As discussed previously, the Tax Court held that a partner’s status as a limited partner under state law does not control whether the partner qualifies for the limited partner exception to the SECA tax. Code Section 1402(a)(13) states that the distributive share of partnership income allocable to a “limited partner, as such,” is generally not subject to self-employment tax. The statute, however, does not define “limited partner,” which has led to ongoing legal disputes between the IRS and various investment management companies formed as limited partnerships.

In December 2024, the Tax Court sided with the IRS, ruling that Denham’s limited partners were not mere passive investors. Instead, the Tax Court applied a “functional analysis” to determine that Denham’s five limited partners performed substantial services for the firm, which rendered them functionally akin to general partners or employees whose income was subject to the self-employment tax under SECA. This ruling reaffirmed the Tax Court’s position in a 2023 case involving the same issue for Soroban Capital Partners LP.

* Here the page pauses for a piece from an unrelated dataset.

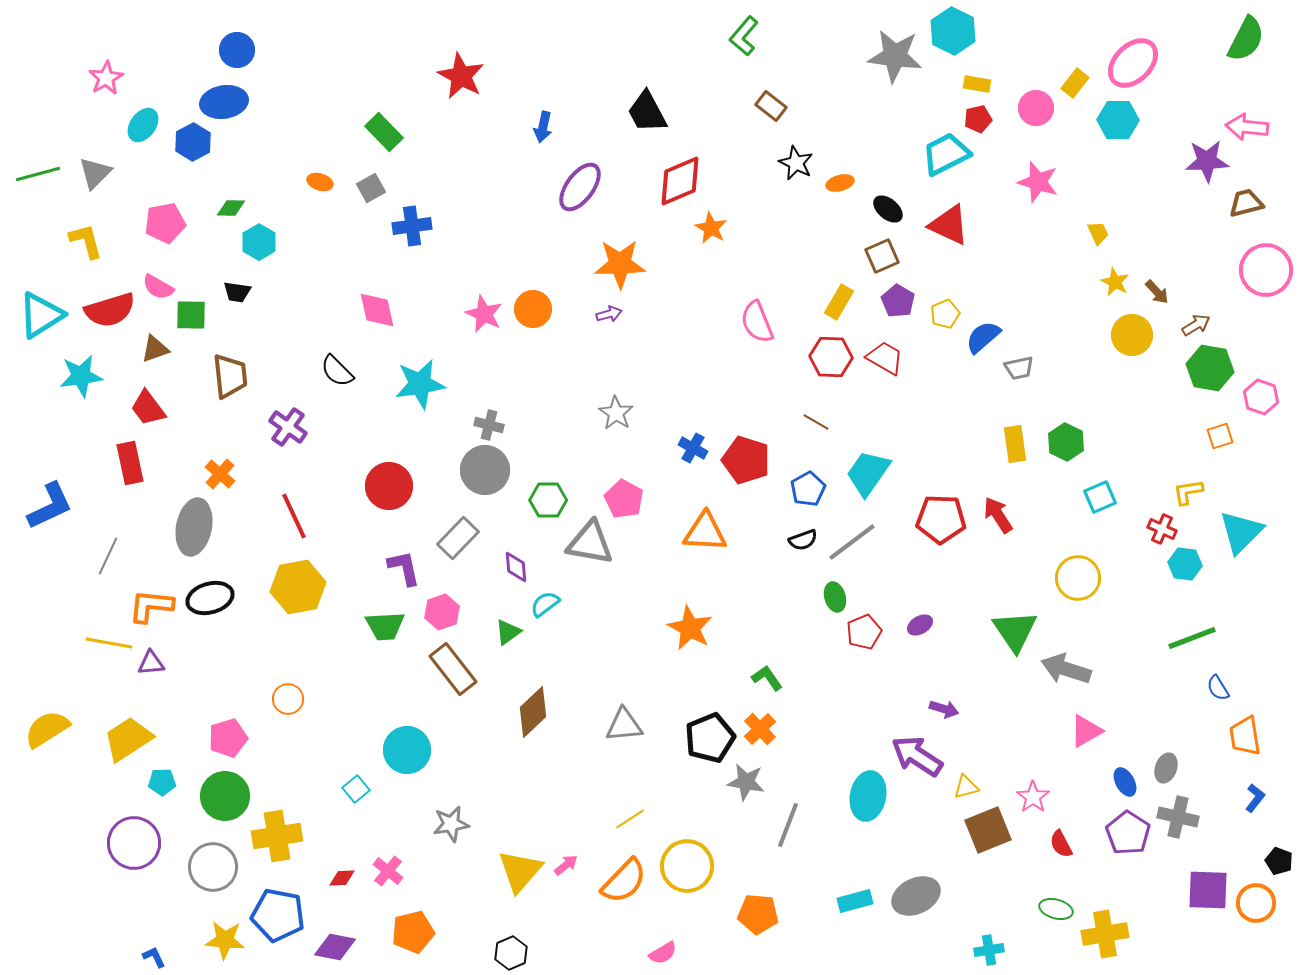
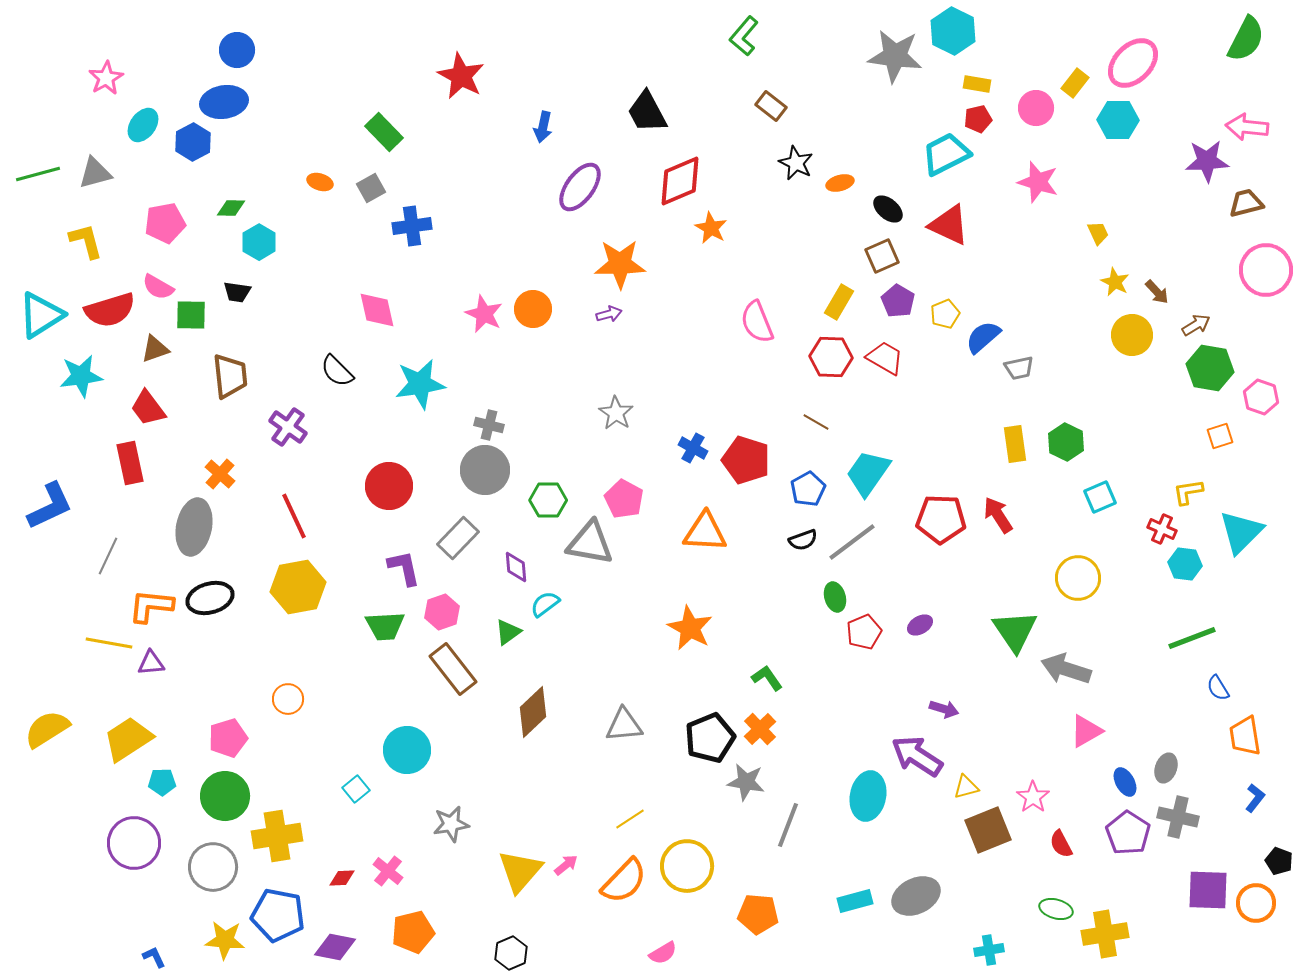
gray triangle at (95, 173): rotated 30 degrees clockwise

Denham’s appeal echoes a similar appeal by Sirius Solutions L.L.L.P. in the Fifth Circuit, which heard oral arguments in February 2025. If the First Circuit and the Fifth Circuit reach different conclusions, the resulting circuit split may invite the Supreme Court to resolve the issue. We will continue to monitor developments in these cases and provide updates as the limited partner exception to SECA tax continues to be litigated.